Il me semble suffisant, pour formuler l’attribution, de comparer ce tableau avec les œuvres de jeunesse d’Andrea Vaccaro. Nous savons par le biographe Bernardo de’Dominici que Vaccaro, influencé par Battistello Caracciolo, « se laissa facilement éblouir […] par la brillante nouvelle manière du Caravage. Andrea se mit donc à copier divers tableaux de cet extraordinaire peintre, et en peu de temps il l’imita si bien que ceux-ci semblaient être non pas des copies, mais des originaux aux yeux des connaisseurs ».
Et nous savons aussi qu’ensuite, sur le conseil de son ami et collègue Massimo Stanzione, Andrea Vaccaro tourna son attention surtout vers Guido Reni.

La production de jeunesse de Vaccaro est peu connue, et ce n’est que récemment que son catalogue s’est étoffé de quelques apports : une copie de la Flagellation du Caravage dans l’église de San Domenico Maggiore à Naples ; le David (Naples, collection privée) ; le David contemplant la tête de Goliath (Florence, Fondazione di Studi Roberto Longhi) ; un autre David (localisation inconnue) ; un Saint Sébastien conduit au martyre (Naples, collection Perrone Capano) et quelques autres œuvres.
Bologna date ces œuvres vers 1625-30 et note en elles « l’empreinte de Battistello ». A ce groupe il faut maintenant ajouter le magnifique pendant représentant Le martyre de Saint Barthélemy et Saint Etienne conduit au martyre (New York, Otto Naumann) dont j’ai moi-même proposé l’attribution à Andrea Vaccaro pour la première fois en 2009.

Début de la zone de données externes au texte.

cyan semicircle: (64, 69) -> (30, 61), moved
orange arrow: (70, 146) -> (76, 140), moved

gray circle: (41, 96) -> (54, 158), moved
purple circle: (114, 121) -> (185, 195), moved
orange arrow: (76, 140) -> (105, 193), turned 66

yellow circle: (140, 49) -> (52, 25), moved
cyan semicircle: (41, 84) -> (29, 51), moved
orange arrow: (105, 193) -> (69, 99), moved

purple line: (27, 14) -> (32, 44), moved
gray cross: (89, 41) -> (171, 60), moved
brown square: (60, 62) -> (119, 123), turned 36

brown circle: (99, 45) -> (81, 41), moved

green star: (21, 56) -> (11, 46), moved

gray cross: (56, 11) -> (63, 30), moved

Or il suffit de comparer la dalmatique de saint Etienne dans le tableau Naumann avec celle de l’œuvre que nous étudions pour comprendre qu’il s’agit du même peintre. Quant à la représentation réaliste et extrêmement calculée de la position sur le gril des mains de saint Laurent soigneusement dessinées, elle rend parfaitement compte des capacités de transcription formelle de l’artiste.

Il faut encore dire quelques mots sur le puissant visage du jeune saint, tourné vers le ciel pour entendre la voix divine avec une expression concentrée et en même temps inspirée. Si, comme on l’a déjà dit, quelque chose des inventions de Guido Reni se retrouve déjà dans la position de la tête et dans le regard, il est vrai aussi que Vaccaro réutilisera ces solutions avec de subtiles variantes dans des œuvres plus tardives comme le Triomphe de David du musée de Genève, où le visage du protagoniste semble provenir du même dessin que celui du Saint Laurent.

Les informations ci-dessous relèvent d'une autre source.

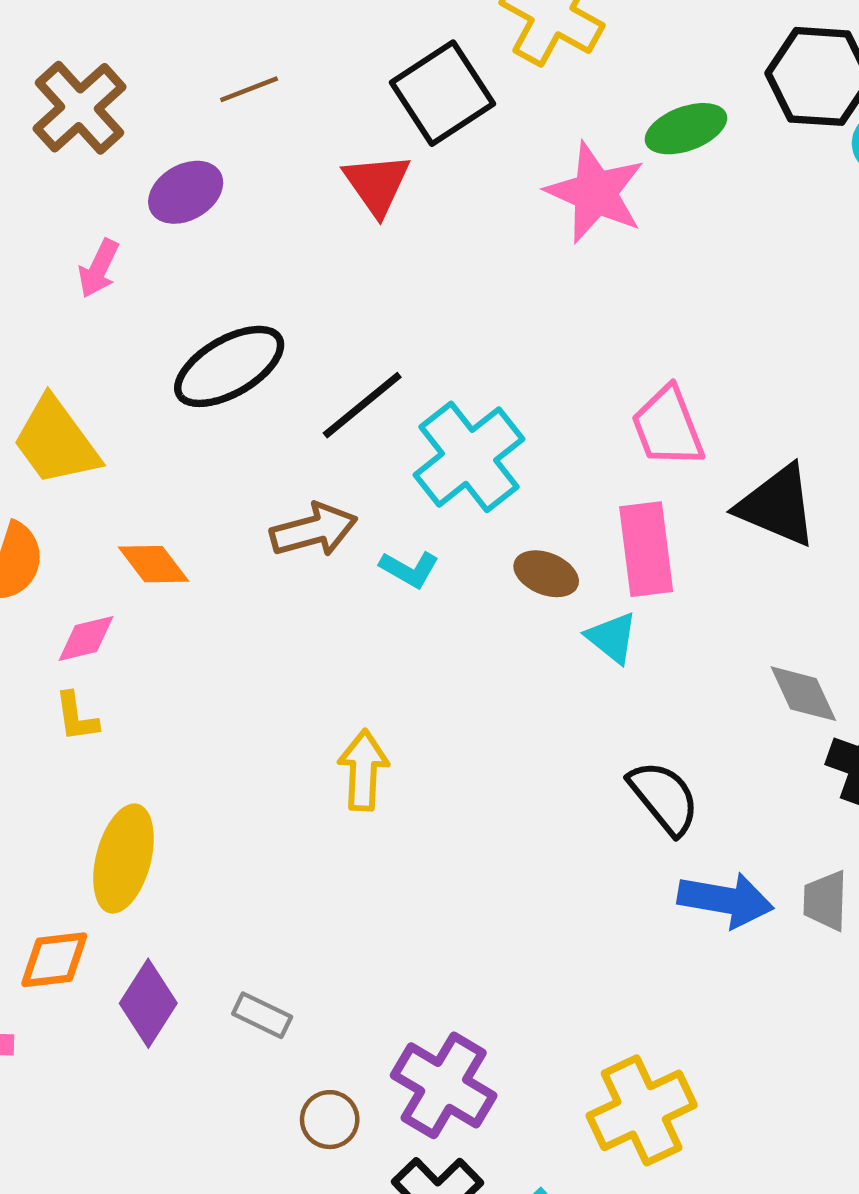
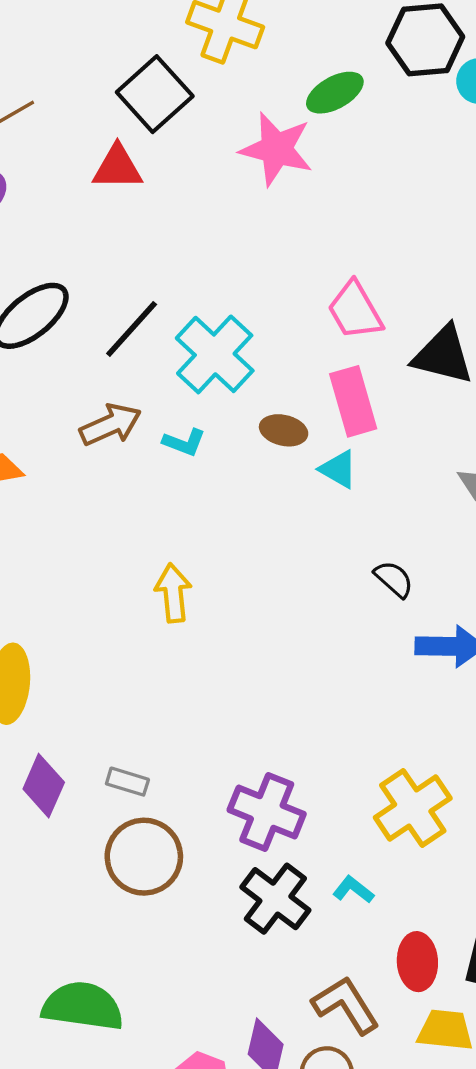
red triangle: (377, 184) -> (117, 167), turned -46
black semicircle: (664, 798) -> (394, 579), size x0.7
brown circle: (330, 1120) -> (144, 857), moved, size x1.8

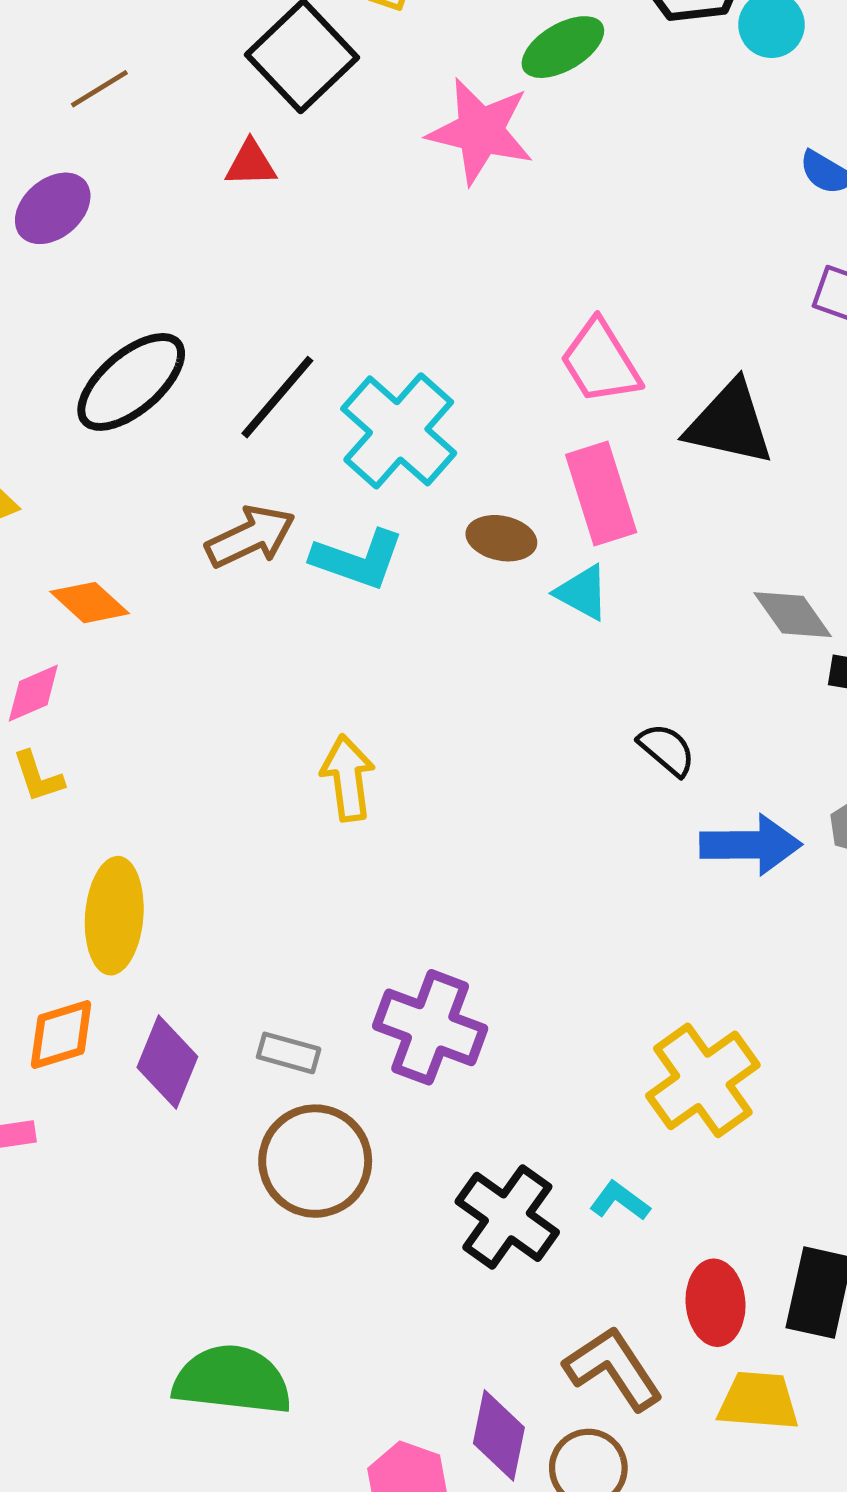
red triangle: (117, 167) -> (251, 164), size x0.7
cyan L-shape: (184, 442) -> (358, 559), size x1.5
purple cross: (267, 812) -> (430, 1027), moved

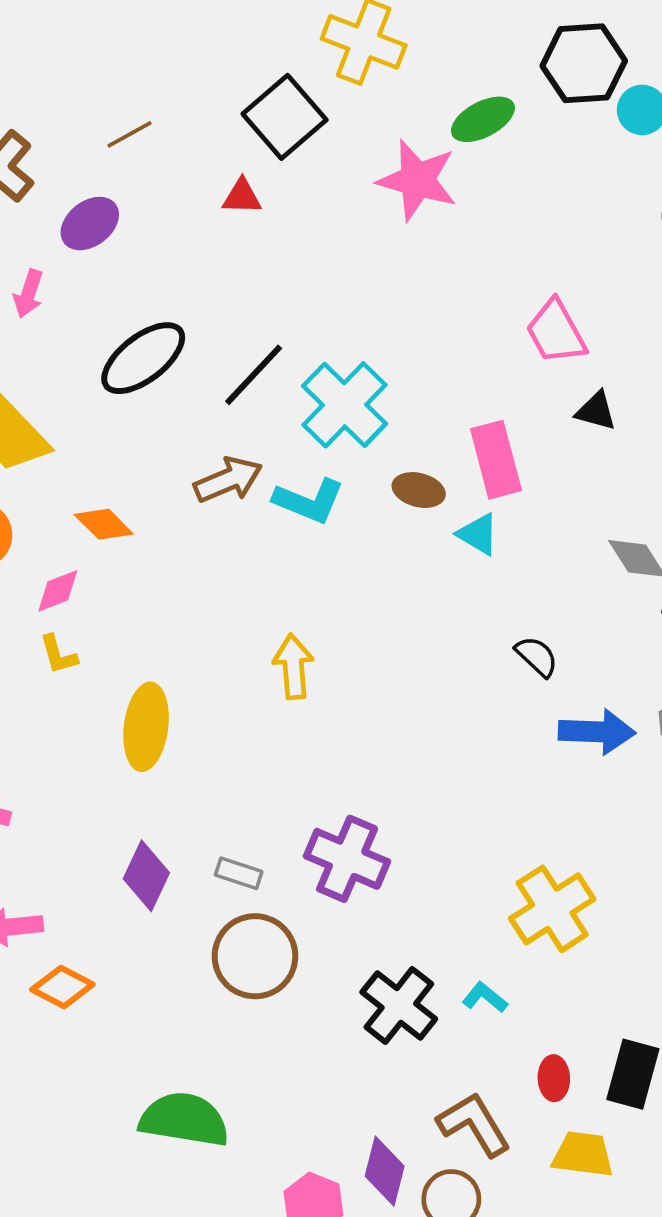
pink trapezoid: (600, 362) -> (556, 332), moved
black triangle: (730, 423) -> (596, 411), size x0.6
yellow ellipse: (114, 916) -> (146, 727), moved
orange diamond: (61, 1034) -> (62, 987), moved, turned 42
red ellipse: (716, 1303) -> (554, 1078), size x0.7

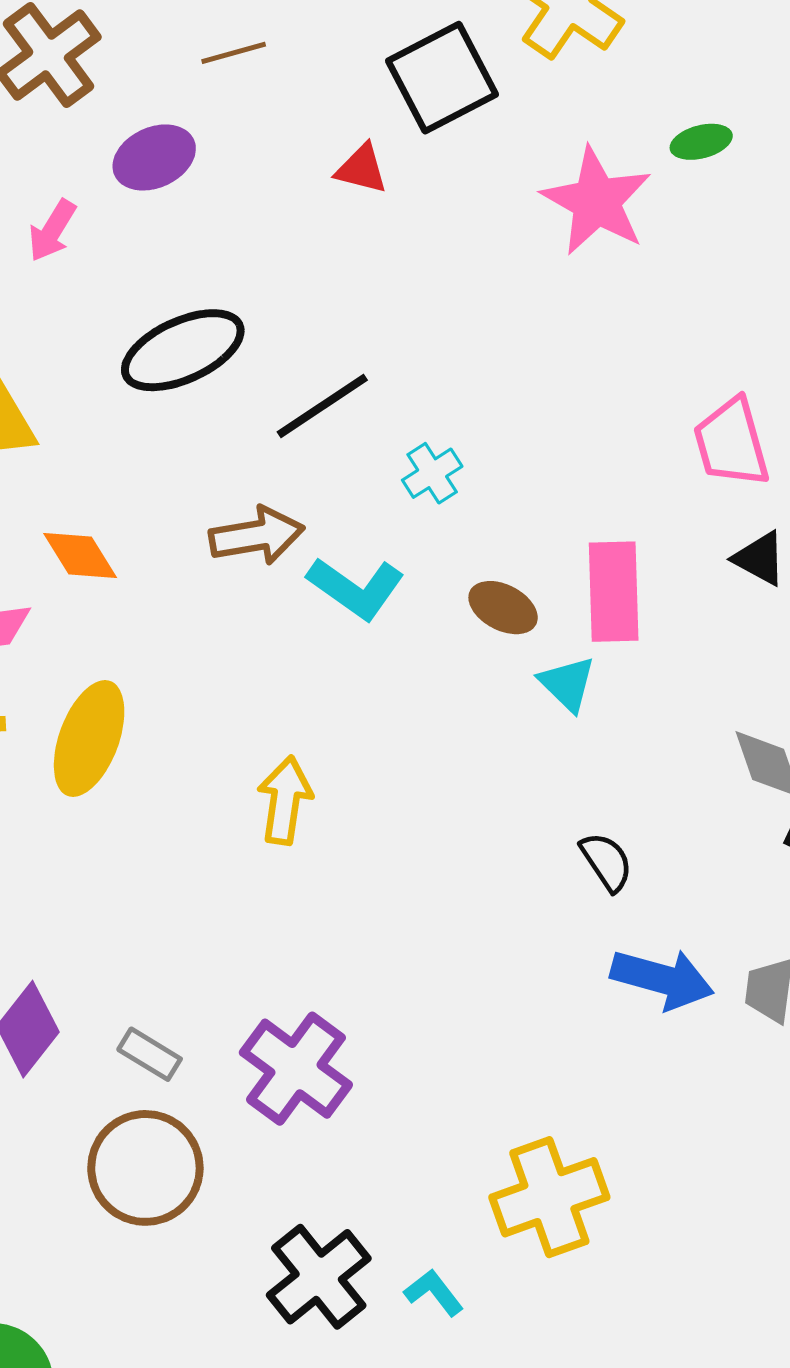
green ellipse: (483, 119) -> (701, 142), size x0.7
cyan cross: (345, 405) -> (432, 473), size x0.5
yellow ellipse: (146, 727) -> (89, 738), moved

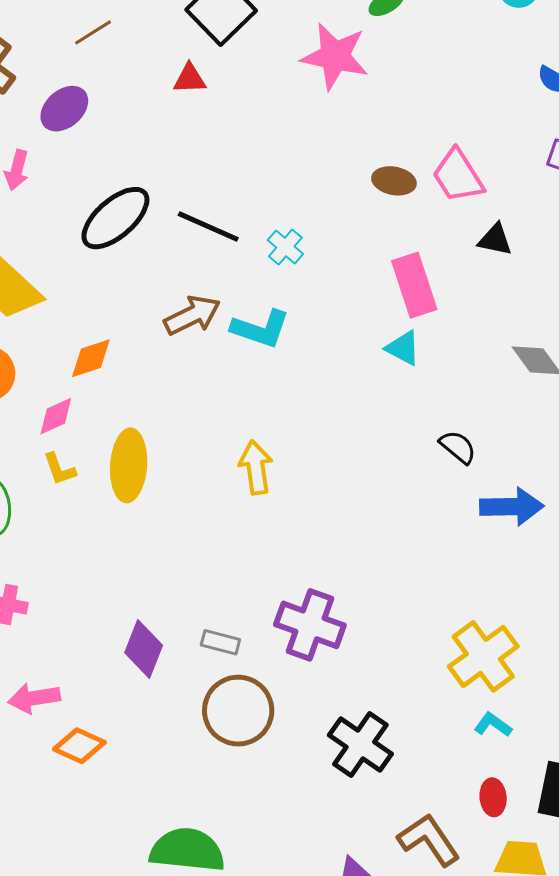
black line: (322, 406) -> (208, 227), turned 74
orange diamond: (80, 556) -> (91, 358), turned -60
brown ellipse: (503, 608) -> (394, 181), moved
cyan L-shape: (434, 1293) -> (493, 725), moved

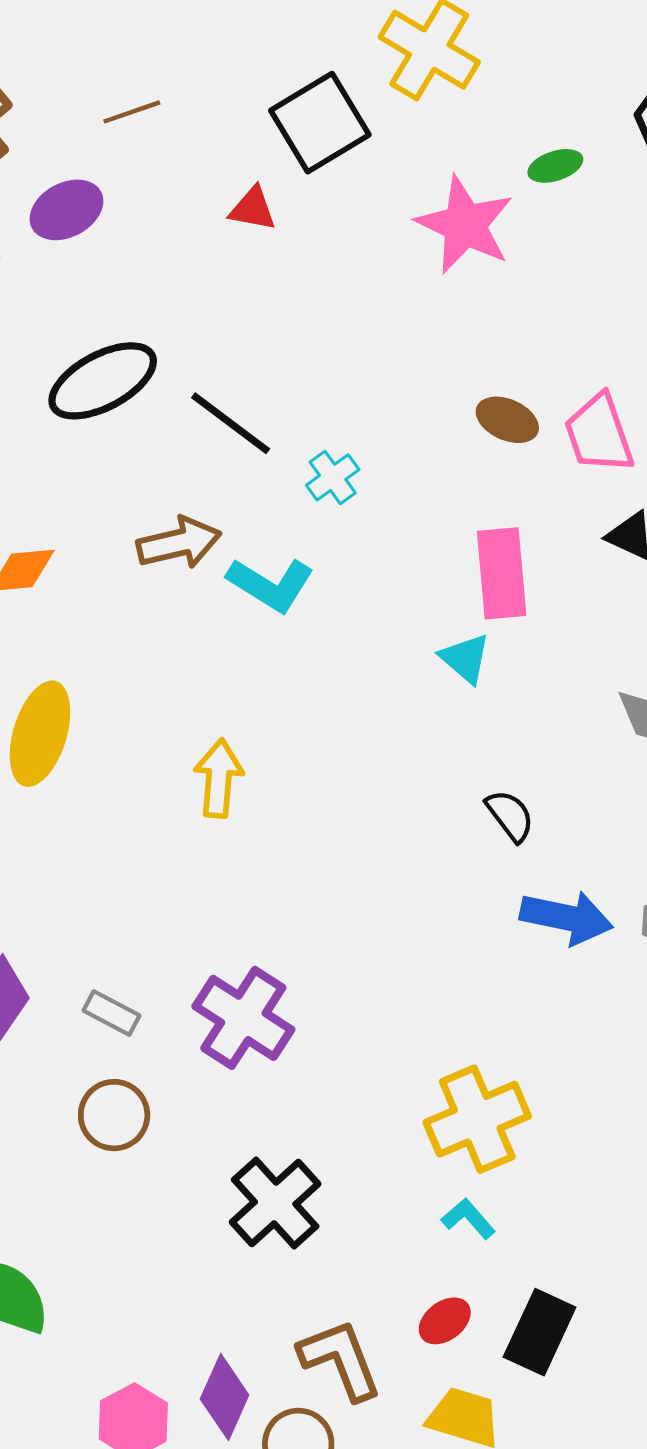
brown circle: (238, 711) -> (114, 1115), size x0.7
red ellipse: (493, 797) -> (445, 1321), turned 45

En ce qui concerne la date d’exécution de ce tableau, on peut proposer comme hypothèse de la situer vers 1630, proche du pendant mentionné plus haut avec Le martyre de Saint Barthélemy et Saint Etienne conduit au martyre. Le Saint Laurent est donc une des rares œuvres de jeunesse du long et prolifique parcours d’Andrea Vaccaro. Il s’agit d’un ajout important au catalogue du peintre et ses caractéristiques confirment une nouvelle fois le rôle de premier plan qu’eut l’artiste, non seulement dans la peinture napolitaine du XVIIème siècle, mais aussi dans un contexte artistique italien plus large.